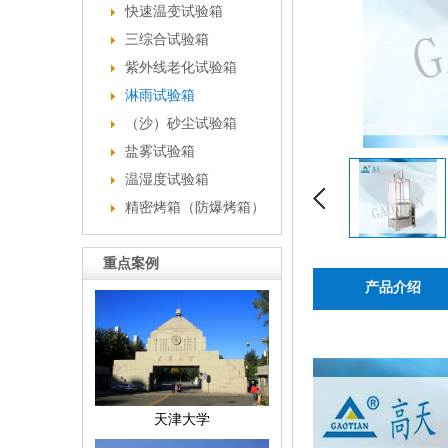
快速温变试验箱
三综合试验箱
紫外线老化试验箱
淋雨试验箱
（沙）砂尘试验箱
盐雾试验箱
温湿度试验箱
精密烤箱（防爆烤箱）
重点案例
产品介绍
天津大学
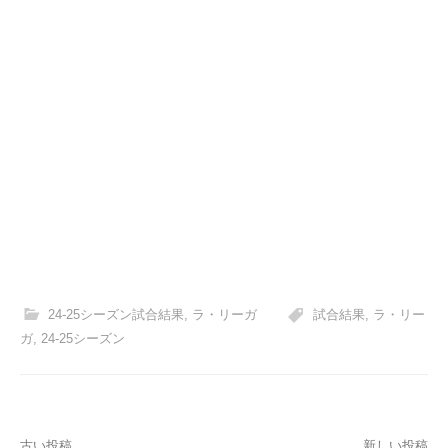
24-25シーズン試合結果
,
ラ・リーガ
試合結果
,
ラ・リー
ガ
,
24-25シーズン
古い投稿
新しい投稿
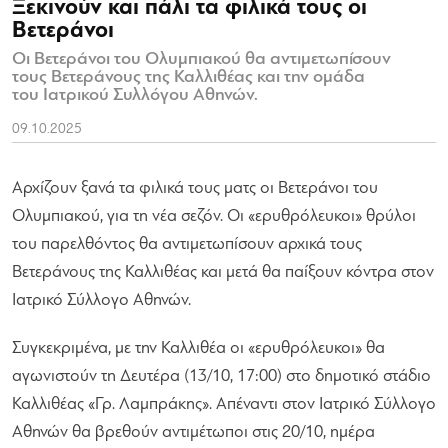
Ξεκινούν και πάλι τα φιλικά τους οι
Βετεράνοι
Οι Βετεράνοι του Ολυμπιακού θα αντιμετωπίσουν
τους Βετεράνους της Καλλιθέας και την ομάδα
του Ιατρικού Συλλόγου Αθηνών.
09.10.2025
Αρχίζουν ξανά τα φιλικά τους ματς οι Βετεράνοι του
Ολυμπιακού, για τη νέα σεζόν. Οι «ερυθρόλευκοι» θρύλοι
του παρελθόντος θα αντιμετωπίσουν αρχικά τους
Βετεράνους της Καλλιθέας και μετά θα παίξουν κόντρα στον
Ιατρικό Σύλλογο Αθηνών.
Συγκεκριμένα, με την Καλλιθέα οι «ερυθρόλευκοι» θα
αγωνιστούν τη Δευτέρα (13/10, 17:00) στο δημοτικό στάδιο
Καλλιθέας «Γρ. Λαμπράκης». Απέναντι στον Ιατρικό Σύλλογο
Αθηνών θα βρεθούν αντιμέτωποι στις 20/10, ημέρα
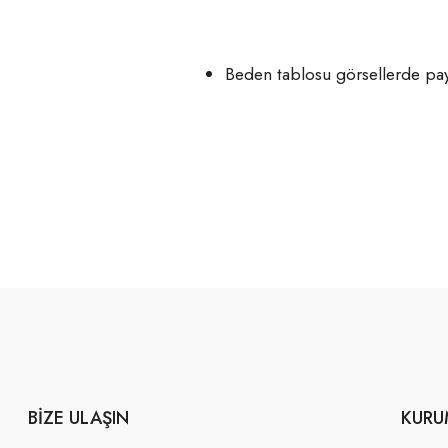
Beden tablosu görsellerde pay
BIZE ULAŞIN
KURU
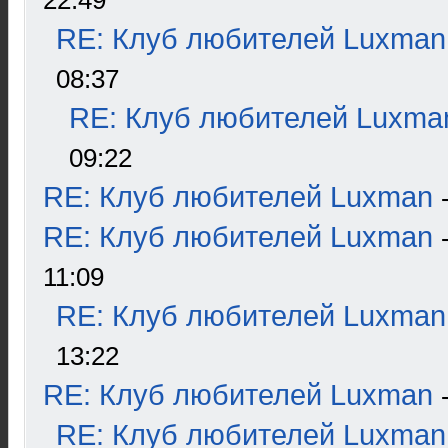
22:49
RE: Клуб любителей Luxman
08:37
RE: Клуб любителей Luxma
09:22
RE: Клуб любителей Luxman
RE: Клуб любителей Luxman
11:09
RE: Клуб любителей Luxman
13:22
RE: Клуб любителей Luxman
RE: Клуб любителей Luxman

*Work request*
Using the records above, filter out every line that lacks the string "Αθηνών" and copy the rest.

*Finished exercise*
του Ιατρικού Συλλόγου Αθηνών.
Ιατρικό Σύλλογο Αθηνών.
Αθηνών θα βρεθούν αντιμέτωποι στις 20/10, ημέρα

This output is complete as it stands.